Claro que ele é tosco pra cacete, e não tem comparação com os demais longas do diretor. Entretanto, os cortes mal feitos, as interferências na imagem como riscos e linhas (que o próprio diretor resolve fazer, pegando a fita e dando umas arranhadas, e cortando fotogramas pra ter uma cara de filme maltratado) dá uma carinha boa, das que você bate o olho e deduz quem é o responsável disso tudo.
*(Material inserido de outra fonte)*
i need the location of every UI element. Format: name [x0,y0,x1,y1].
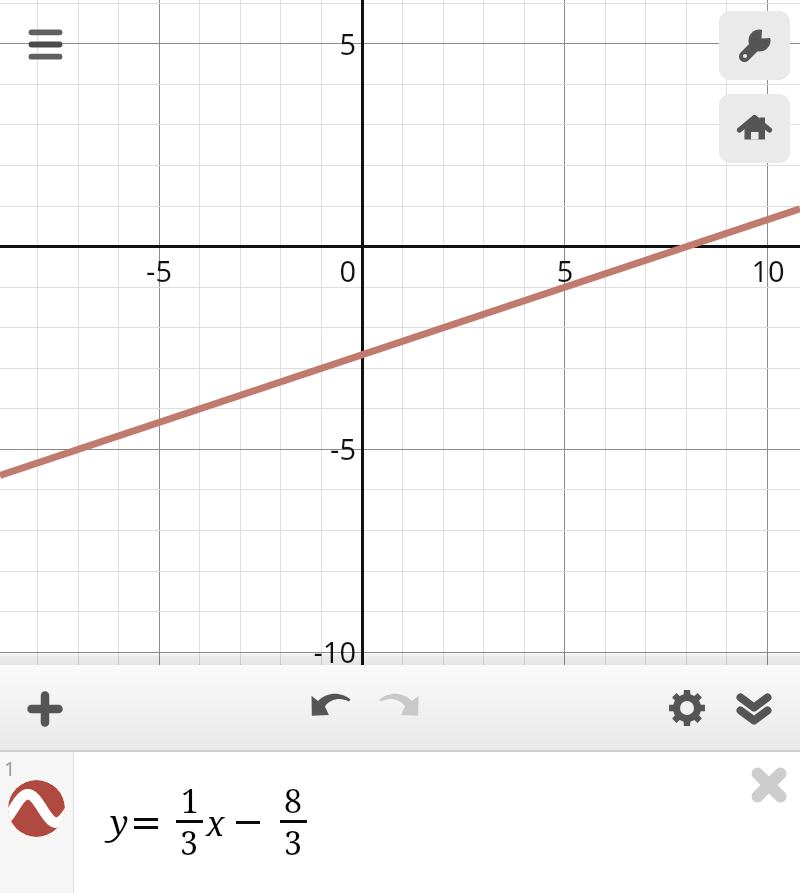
button[interactable]: Undo [302,676,360,734]
staticText: 10 [728,251,800,290]
staticText: 5 [266,24,356,63]
staticText: 1 [4,755,16,782]
staticText: -5 [266,429,356,468]
button[interactable]: Delete expression [741,757,797,813]
staticText: y [110,798,129,846]
staticText: x [206,800,225,846]
staticText: -5 [119,251,199,290]
staticText: 0 [276,251,356,290]
button[interactable]: Settings [658,679,716,737]
button[interactable]: Home [719,94,790,163]
staticText: -10 [266,632,356,671]
staticText: 3 [180,821,198,865]
button[interactable]: Tools [719,11,790,80]
staticText: 1 [181,779,199,823]
button[interactable]: Add expression [16,680,74,738]
staticText: 5 [525,251,605,290]
button[interactable]: Menu [17,16,74,73]
staticText: 3 [284,821,302,865]
button[interactable]: Collapse panel [725,680,783,738]
button[interactable]: Redo [370,676,428,734]
staticText: 8 [284,779,302,823]
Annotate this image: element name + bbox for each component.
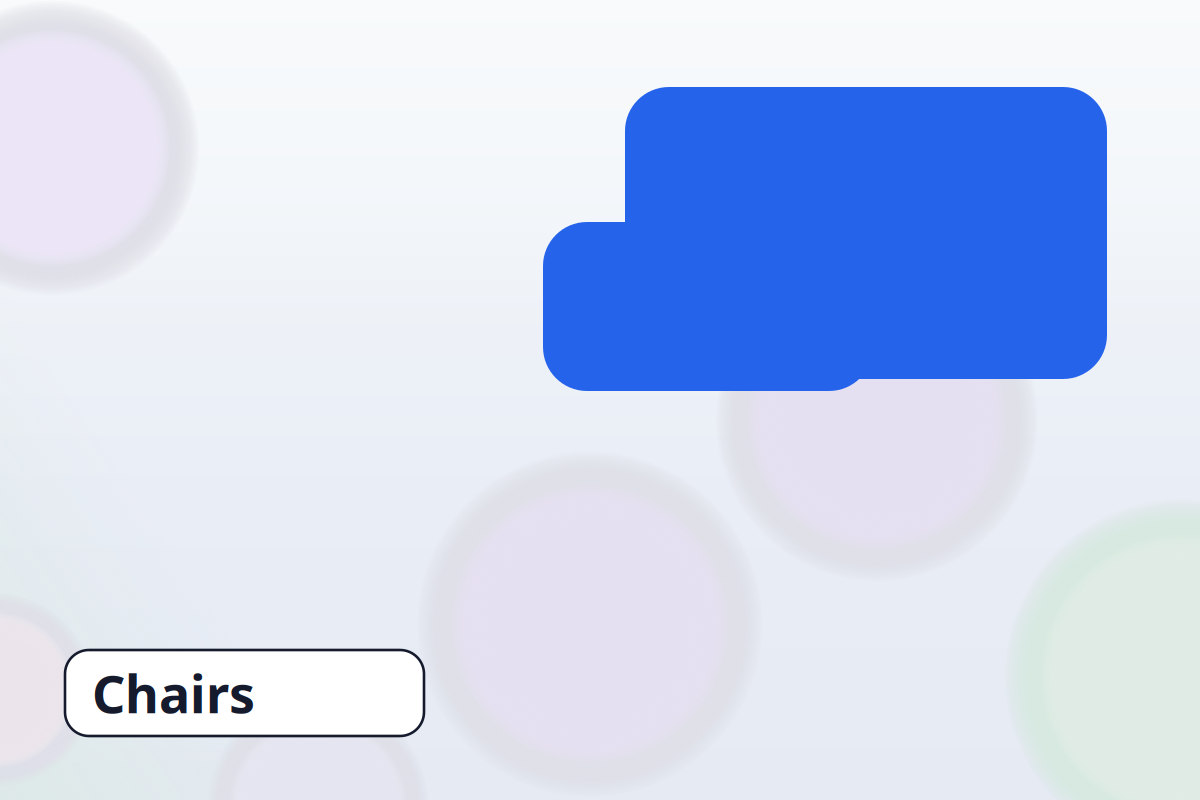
button[interactable]: Chairs [65, 650, 424, 736]
staticText: Chairs [92, 658, 255, 728]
Não só por isso, mas outros detalhes típicos dele, como as trilhas sonoras, os closes incomuns, partes em P/B e aquele clima de humor negro incansável, com referênciazinhas aqui e ali.

O Dublê Mike (Kurt Russel com cara de aposentado que há muito não trabalhava em filme algum) tem um carro a prova de morte que usa para apavorar e matar grupo de mulheres estradeiras. O filme é meio que dividido em duas partes. Como se fossem dois casos, mas um não sai igual como do primeiro, claro…

Sabe o que eu acho fenomenal nos filmes de Tarantino? Chega uma hora que você anseia pela violência. Você curte a cena e vibra como torcida de arena. Parece até meio instinto primitivo, mas na realidade, ele trabalha de uma forma que faz você ‘desejar’ a violência em uma determinada parte do filme. Foi assim em Kill Bill, Bastardos Inglorios e nesse então nem se fala. É uma vingança deliciosamente ironica e gostosa de ver… Não sei se eu sou uma sociopata, ou muitos que curtem Tarantino curte também por este fator. Qualquer coisa, me denunciem antes que eu resolva fazer testes com um Dodge 1970 (piada interna pra quem viu o filme =P).